Leave a Comment (64)

  1. The ignorant folk who “dislike” you and what this blog stands for are going to come out of the woodwork on this one.

    I for one thank you.

    I have never been to a slaughter house and probably never will but I can imagine how the experience was. I have participated in dressing a deer before, but I don’t think it really compares to the efficient nature of a commercial operation. Not too mention the sheer size of a cow.

    syoung68 | | Reply
  2. Thanks so much for posting this. I attended a session at a conference recently where I got to see a cow broken down by butchers, but I really have wanted to see the whole process from beginning to end. Now that I’ve seen your photos, I at least know in my head what it looks like. Thank you for sharing.

    jaye joseph | | Reply
  3. I know how you feel! I dress and butcher deer, elk and antelope and it’s a pretty heady experience. Steer are HUGE; only the elk (or a moose or bison) comes close to the scale. I’ve never quite gotten over the transformation from animal to meat. It’s fascinating, disturbing and — oddly — relaxing all at the same time. The slow, and for me quiet, process of processing a beast into steaks and roasts, etc is as intimate a connection to where my food comes from as I can imagine. Bravo to you for doing it.

    And bravo to you for having the stones to do this slideshow. I’ve shied away from doing the same because I wasn’t sure people could handle it. The head shots will probably draw a few responses, I suspect.

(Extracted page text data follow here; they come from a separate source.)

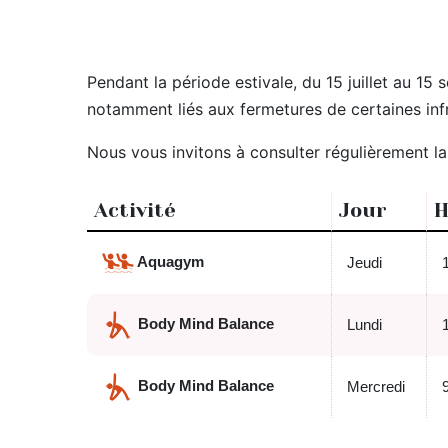
Pendant la période estivale, du 15 juillet au 
notamment liés aux fermetures de certaines inf
Nous vous invitons à consulter régulièrement l
Activité
Jour
H
Aquagym
Jeudi
Body Mind Balance
Lundi
Body Mind Balance
Mercredi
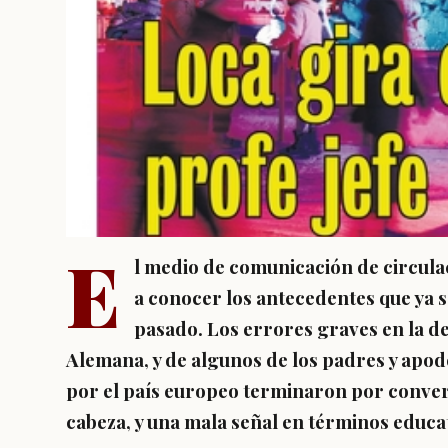
E
l medio de comunicación de circulac
a conocer los antecedentes que ya s
pasado. Los errores graves en la de
Alemana, y de algunos de los padres y apod
por el país europeo terminaron por conver
cabeza, y una mala señal en términos educa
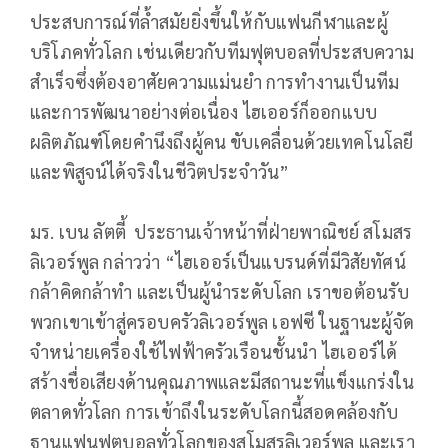
ประสบการณ์ที่ล้ำสมัยยิ่งขึ้นให้กับแฟนกีฬาและผู้
บริโภคทั่วโลก เช่นเดียวกับทีมฟุตบอลที่ประสบความ
สำเร็จซึ่งต้องอาศัยความแม่นยำ การทำงานเป็นทีม
และการพัฒนาอย่างต่อเนื่อง ไฮเออร์ก็ออกแบบ
ผลิตภัณฑ์โดยคำนึงถึงผู้คน ขับเคลื่อนด้วยเทคโนโลยี
และพิสูจน์ได้จริงในชีวิตประจำวัน”
มร. เบน ลัตตี้ ประธานเจ้าหน้าที่ฝ่ายพาณิชย์ สโมสร
ลิเวอร์พูล กล่าวว่า “ไฮเออร์เป็นแบรนด์ที่มีวิสัยทัศน์
กล้าคิดกล้าทำ และเป็นผู้นำระดับโลก เราขอต้อนรับ
พวกเขาเข้าสู่ครอบครัวลิเวอร์พูล เอฟซี ในฐานะผู้จัด
จำหน่ายเครื่องใช้ไฟฟ้าครัวเรือนชั้นนำ ไฮเออร์ได้
สร้างชื่อเสียงด้านคุณภาพและมีสถานะที่แข็งแกร่งใน
ตลาดทั่วโลก การเข้าถึงในระดับโลกนี้สอดคล้องกับ
ฐานแฟนฟุตบอลทั่วโลกของสโมสรลิเวอร์พูล และเรา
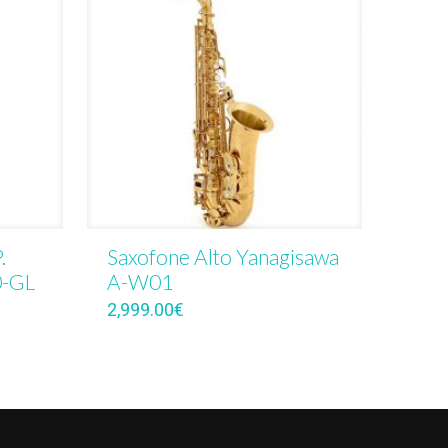
.
Saxofone Alto Yanagisawa
0-GL
A-W01
2,999.00
€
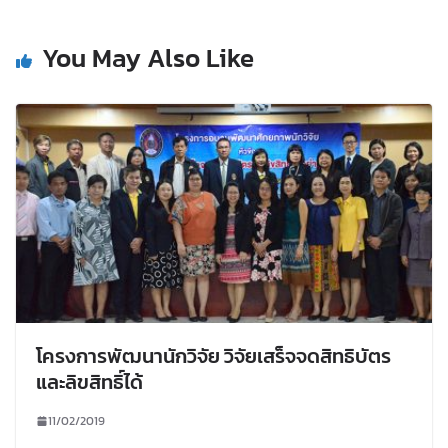
You May Also Like
โครงการพัฒนานักวิจัย วิจัยเสร็จจดสิทธิบัตร
และลิขสิทธิ์ได้
11/02/2019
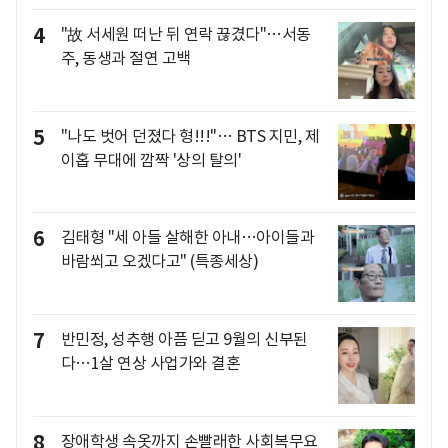
4
"故 서세원 떠난 뒤 연락 끊겼다"…서동
주, 동생과 절연 고백
5
"나도 벗어 던졌다 형!!!"… BTS 지민, 제
이홉 무대에 깜짝 '상의 탈의'
6
김태형 "세 아들 살해한 아내…아이들과
바람쐬고 오겠다고" (특종세상)
7
반민정, 성추행 아픔 딛고 9월의 신부된
다…1살 연상 사업가와 결혼
8
장애학생 속옷까지 손빨래한 사회복무요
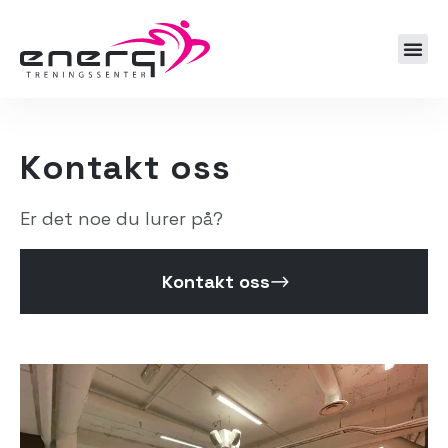
Kontakt oss
Er det noe du lurer på?
Kontakt oss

    Hank from Jersey | | Reply
  4. Thank you for these photos.
    I have an idea of what you experienced there.
    We witnessed several slaughters in high school for agriculture class.
    How do they stun them?

    Neal L. | | Reply
  5. What happens to all the blood? Does it jus get washed away or is some saved for puddings etc? Also, is there just a bin filled with nothing but cow feet?

    Phillip C | | Reply
  6. Chris-

    I applaud you for posting this. I believe that in today’s society we are too far removed from where our food comes from. This process on the farm looks very humane to the cows and to the workers. Often times large processing facilities try to do too much and the workers are abused almost as much as the animals. I have been able to witness pig slaughtering and that experience has allowed me to be much more mindful of my meat consumption. I personally would pay more for humane slaughter myself, as I already buy range fed meat because of my dislike for feedlot cattle.
    As a food scientist concerned with food safety and the agricultural aspects of growing food and meat for today’s in society, it makes me very happy to see Chefs and other consumers becoming aware of the processes within food production.
    Thanks for sharing!

    Ashlee | | Reply
  7. Did the guy in the Red BULL shirt slaughtering cows strike anyone else as kinda funny? Maybe it’s just me.

    JD | | Reply
  8. While I found the pictoral very hard to take, I DID feel that as a meat eater I had an obligation to view them. Thank you for posting, thank you for keeping this humane and thank you for making me think.

    mirinblue | | Reply
  9. Very interesting. For the voyeur who wants to witness a somewhat inhumane butchery plan to visit the San Fermin festival in Spain, watch a bullfight (a sport that could be good if the bull was not severely handicapped prior to the fight), and then proceed to the outdoor butcher shop at the rear of the stadium. The bulls are already dead when the are dragged in by horses, thanks to a carefully placed dagger to the cortex immediately after the matador’s pre-ordained victory. The butchers are quick and brutal, wielding axes to dismember the carcasses. Organs and other spare parts are tossed into nearby buckets. While the cleanliness would make the FDA cringe, this team of young butchers makes quick work of 6 bulls, taking about 5 minutes per bull.
    For the beef lover who likes rare/blue/raw beef this is a wonderful place to get a warm bite (on the sly).

    RB | | Reply
  10. Chris:

    Thank you for posting this. I grew up in the Amish country and never had the experience of watching the slaughter process (although I’ve seen almost everything else). I’m going to a farm in the spring to choose a lamb for slaughter, and will be there for the whole thing. Thanks for letting me see this; I feel better prepared.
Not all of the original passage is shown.